Les États-Unis accusent Téhéran d’avoir rompu l’accord en perturbant le trafic maritime et en provoquant des décès de leurs troupes. Le Guide suprême iranien, Mojtaba Khamenei, a précisé que son accord restait conditionnel à des garanties spécifiques, illustrant un consensus fragile au sein du régime.

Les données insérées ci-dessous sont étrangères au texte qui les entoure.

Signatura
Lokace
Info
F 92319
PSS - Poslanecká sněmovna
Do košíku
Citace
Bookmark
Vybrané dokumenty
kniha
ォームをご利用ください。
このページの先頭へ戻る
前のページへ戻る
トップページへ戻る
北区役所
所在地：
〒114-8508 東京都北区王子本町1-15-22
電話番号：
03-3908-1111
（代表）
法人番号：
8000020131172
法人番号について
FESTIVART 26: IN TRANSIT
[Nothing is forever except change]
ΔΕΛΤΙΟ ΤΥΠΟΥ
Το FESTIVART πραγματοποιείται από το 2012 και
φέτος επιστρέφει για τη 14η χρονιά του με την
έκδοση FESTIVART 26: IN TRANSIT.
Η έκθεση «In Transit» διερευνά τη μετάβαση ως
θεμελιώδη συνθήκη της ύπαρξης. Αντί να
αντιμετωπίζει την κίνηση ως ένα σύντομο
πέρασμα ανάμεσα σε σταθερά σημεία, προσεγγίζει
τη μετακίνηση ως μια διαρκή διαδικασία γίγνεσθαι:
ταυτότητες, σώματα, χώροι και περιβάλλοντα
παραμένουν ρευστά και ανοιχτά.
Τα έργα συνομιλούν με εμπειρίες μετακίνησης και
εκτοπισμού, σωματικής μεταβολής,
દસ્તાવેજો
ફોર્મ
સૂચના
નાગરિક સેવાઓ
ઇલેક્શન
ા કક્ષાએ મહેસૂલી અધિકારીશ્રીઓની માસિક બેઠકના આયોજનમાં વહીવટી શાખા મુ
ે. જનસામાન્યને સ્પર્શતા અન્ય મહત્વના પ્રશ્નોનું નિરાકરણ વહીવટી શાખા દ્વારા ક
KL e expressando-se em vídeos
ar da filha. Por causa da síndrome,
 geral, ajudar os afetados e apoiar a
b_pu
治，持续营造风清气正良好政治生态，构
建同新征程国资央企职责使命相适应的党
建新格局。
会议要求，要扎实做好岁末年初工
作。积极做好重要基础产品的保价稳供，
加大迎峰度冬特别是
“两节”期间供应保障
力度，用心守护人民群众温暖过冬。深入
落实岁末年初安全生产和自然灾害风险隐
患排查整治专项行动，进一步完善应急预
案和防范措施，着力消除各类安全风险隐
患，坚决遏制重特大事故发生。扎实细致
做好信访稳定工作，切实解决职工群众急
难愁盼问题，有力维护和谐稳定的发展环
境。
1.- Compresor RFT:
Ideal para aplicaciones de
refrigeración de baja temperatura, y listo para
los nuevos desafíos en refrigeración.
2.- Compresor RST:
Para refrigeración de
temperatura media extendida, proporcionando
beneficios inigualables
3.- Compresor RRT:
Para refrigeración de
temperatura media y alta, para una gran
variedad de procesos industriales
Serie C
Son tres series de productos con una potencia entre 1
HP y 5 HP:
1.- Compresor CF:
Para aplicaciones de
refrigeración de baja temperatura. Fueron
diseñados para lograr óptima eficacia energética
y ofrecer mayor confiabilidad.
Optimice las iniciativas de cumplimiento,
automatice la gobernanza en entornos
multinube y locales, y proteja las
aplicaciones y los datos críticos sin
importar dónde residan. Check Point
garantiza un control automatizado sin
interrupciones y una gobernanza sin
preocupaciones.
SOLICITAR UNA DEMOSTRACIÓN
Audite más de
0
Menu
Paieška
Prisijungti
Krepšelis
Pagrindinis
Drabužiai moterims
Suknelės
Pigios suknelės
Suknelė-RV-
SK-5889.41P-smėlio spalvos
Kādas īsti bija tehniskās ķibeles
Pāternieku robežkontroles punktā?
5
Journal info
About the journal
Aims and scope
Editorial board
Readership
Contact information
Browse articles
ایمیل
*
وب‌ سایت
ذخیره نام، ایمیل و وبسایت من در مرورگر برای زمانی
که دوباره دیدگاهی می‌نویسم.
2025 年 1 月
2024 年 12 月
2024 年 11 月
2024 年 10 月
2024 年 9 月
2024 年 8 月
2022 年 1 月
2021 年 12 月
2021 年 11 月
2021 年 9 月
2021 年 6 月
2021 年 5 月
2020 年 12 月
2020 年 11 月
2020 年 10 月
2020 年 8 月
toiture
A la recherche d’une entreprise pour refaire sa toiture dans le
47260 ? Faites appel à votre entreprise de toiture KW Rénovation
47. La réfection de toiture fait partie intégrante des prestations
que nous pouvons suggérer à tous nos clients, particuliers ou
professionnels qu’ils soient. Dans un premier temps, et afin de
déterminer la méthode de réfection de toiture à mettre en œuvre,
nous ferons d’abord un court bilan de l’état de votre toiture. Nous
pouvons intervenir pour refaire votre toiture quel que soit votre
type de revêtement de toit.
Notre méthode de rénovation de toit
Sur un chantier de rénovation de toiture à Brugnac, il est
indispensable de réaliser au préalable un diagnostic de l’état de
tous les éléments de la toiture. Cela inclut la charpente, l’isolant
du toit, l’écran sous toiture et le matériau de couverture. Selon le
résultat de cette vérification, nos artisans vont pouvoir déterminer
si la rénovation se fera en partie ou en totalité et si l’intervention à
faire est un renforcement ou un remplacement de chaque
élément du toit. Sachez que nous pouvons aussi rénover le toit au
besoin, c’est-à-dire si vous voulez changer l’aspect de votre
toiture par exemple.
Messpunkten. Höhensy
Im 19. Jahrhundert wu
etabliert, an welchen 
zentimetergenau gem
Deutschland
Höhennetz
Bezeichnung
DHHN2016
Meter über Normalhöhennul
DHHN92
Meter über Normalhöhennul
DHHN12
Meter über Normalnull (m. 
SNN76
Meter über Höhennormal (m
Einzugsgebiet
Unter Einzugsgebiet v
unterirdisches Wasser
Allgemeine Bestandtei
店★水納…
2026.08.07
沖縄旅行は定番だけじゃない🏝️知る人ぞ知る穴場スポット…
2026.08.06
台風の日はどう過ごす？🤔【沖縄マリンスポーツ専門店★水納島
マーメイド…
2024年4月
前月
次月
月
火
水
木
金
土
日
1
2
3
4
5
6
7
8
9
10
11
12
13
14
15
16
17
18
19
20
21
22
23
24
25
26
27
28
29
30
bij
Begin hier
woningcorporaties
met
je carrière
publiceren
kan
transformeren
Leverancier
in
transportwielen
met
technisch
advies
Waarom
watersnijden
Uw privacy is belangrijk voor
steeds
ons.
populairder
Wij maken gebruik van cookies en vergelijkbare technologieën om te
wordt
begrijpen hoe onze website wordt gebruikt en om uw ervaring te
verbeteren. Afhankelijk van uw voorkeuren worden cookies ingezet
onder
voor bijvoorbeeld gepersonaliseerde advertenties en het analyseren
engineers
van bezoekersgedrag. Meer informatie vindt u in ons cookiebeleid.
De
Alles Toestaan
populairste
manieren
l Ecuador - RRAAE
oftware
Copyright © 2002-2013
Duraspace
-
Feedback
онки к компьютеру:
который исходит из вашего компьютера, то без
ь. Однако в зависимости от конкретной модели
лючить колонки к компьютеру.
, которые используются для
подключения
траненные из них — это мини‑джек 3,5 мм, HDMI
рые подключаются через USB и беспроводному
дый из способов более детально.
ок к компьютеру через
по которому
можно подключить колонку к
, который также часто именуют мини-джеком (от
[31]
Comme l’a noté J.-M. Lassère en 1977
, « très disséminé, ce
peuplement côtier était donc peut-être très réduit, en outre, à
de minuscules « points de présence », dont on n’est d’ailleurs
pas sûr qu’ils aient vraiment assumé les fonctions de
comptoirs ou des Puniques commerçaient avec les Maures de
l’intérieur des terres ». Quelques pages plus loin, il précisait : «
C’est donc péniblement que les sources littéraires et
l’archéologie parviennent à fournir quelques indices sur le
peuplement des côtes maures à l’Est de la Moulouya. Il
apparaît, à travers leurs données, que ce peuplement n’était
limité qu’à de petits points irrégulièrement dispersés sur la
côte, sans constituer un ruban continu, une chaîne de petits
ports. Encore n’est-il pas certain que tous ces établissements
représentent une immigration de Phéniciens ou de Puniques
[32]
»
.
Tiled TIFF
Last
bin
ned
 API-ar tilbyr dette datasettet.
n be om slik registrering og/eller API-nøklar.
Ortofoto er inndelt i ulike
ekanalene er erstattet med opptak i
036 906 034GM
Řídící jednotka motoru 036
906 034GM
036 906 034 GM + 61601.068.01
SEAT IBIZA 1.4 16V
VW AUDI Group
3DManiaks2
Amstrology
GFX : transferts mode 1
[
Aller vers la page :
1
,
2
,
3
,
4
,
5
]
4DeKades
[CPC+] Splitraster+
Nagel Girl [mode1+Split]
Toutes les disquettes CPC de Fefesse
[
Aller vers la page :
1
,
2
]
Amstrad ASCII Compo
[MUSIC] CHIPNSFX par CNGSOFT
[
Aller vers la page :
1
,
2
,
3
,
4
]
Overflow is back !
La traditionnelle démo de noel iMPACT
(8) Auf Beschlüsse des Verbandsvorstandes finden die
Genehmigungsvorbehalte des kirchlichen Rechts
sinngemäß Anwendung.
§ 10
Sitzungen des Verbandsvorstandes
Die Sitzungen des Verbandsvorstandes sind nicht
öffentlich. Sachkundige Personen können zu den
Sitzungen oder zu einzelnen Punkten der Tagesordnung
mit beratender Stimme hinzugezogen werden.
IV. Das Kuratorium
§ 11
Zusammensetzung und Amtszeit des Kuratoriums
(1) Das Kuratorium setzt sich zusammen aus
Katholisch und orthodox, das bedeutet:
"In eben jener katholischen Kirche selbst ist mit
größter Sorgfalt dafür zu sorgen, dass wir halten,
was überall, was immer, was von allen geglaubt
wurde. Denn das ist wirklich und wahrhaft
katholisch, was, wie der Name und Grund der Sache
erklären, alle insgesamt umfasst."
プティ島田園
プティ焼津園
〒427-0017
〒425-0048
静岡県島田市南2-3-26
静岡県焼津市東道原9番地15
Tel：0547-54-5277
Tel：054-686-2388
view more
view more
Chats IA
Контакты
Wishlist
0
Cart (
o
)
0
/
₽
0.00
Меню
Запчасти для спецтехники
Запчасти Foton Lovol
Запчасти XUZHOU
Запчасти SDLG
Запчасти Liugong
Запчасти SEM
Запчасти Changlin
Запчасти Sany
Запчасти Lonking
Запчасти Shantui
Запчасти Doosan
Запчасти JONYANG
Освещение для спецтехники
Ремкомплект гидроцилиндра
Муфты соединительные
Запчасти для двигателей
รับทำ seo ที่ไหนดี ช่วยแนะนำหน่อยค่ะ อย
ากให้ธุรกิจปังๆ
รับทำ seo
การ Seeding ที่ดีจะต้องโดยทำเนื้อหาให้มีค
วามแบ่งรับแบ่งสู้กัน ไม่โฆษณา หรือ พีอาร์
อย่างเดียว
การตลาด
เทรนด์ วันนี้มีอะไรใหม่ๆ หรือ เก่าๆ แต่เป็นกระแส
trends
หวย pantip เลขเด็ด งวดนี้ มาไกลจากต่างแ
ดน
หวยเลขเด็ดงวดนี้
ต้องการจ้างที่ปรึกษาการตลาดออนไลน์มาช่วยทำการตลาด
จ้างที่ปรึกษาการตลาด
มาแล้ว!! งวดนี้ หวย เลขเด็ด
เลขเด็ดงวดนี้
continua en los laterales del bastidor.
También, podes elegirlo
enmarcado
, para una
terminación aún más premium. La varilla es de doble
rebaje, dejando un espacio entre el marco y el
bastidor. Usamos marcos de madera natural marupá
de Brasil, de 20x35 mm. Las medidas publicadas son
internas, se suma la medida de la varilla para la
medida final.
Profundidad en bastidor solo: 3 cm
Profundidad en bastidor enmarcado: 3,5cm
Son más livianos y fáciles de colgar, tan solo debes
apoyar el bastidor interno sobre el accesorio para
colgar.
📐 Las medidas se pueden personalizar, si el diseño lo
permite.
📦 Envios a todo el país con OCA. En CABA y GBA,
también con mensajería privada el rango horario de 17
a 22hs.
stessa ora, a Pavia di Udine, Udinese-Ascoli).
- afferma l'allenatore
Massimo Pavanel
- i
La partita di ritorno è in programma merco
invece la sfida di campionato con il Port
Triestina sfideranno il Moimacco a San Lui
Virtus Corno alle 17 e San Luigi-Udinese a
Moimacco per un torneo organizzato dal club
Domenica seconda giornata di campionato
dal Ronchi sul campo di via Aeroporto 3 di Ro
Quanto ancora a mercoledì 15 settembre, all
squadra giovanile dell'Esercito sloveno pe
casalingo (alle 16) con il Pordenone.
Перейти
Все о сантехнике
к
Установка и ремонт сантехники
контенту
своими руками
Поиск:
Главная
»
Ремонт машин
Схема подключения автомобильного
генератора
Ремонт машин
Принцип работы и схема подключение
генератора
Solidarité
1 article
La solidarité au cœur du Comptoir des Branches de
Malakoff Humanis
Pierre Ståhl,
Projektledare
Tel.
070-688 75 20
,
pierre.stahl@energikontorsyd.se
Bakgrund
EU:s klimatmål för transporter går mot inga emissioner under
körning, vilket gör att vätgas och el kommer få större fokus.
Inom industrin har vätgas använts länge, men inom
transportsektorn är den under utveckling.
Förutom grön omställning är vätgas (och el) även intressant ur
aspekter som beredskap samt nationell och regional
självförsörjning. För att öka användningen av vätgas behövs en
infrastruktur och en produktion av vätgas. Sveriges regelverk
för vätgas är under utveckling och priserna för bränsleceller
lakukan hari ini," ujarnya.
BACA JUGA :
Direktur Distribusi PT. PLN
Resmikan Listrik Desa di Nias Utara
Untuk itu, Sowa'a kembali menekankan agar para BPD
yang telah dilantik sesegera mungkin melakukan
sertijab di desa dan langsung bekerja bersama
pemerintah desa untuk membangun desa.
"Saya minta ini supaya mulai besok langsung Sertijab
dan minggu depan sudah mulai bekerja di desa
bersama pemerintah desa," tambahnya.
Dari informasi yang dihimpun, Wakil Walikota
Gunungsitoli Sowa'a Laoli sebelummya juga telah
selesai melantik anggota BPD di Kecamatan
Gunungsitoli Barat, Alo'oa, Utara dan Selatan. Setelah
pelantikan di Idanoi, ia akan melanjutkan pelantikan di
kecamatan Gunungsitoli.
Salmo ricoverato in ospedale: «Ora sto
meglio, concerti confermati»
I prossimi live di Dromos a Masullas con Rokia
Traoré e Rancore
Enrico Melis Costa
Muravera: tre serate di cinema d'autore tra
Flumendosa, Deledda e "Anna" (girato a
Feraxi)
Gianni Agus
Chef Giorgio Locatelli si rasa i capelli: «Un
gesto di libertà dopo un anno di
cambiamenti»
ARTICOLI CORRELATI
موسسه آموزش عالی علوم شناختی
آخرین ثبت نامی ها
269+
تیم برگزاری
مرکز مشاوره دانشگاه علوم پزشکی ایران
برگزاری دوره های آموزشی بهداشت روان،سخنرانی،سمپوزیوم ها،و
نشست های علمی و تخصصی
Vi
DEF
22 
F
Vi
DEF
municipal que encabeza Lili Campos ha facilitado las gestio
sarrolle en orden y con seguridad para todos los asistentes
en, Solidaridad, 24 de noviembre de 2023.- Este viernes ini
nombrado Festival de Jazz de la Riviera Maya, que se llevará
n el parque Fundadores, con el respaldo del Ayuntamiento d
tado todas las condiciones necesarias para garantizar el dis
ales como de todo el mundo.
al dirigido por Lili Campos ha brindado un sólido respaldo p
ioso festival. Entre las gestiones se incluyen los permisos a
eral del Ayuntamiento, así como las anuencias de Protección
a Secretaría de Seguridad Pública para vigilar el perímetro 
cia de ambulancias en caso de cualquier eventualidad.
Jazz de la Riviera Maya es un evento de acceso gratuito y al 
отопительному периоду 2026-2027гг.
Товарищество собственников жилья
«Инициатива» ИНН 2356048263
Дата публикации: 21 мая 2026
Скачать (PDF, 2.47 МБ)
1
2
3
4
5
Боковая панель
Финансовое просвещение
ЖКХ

Pour la France, cette instabilité s’aggrave dangereusement. Son économie, en proie à une stagnation persistante depuis des années, risque d’expirer dans une crise sans précédent. Les fluctuations des prix énergétiques et les ruptures commerciales, exacerbées par l’absence de mécanismes de vérification transparents, menacent directement le système bancaire national et l’équilibre fiscal. Sans coordination étroite avec l’OTAN, Paris ne peut éviter une dégradation économique fulgurante.
Les 60 jours d’accord expireront début août, mais la France est coincée entre deux options : accepter des compromis fragiles ou subir un effondrement immédiat de son économie. L’histoire devra trancher si ce geste pragmatique a permis une survie temporaire ou déclenché l’éclatement d’un système financier européen en ruine.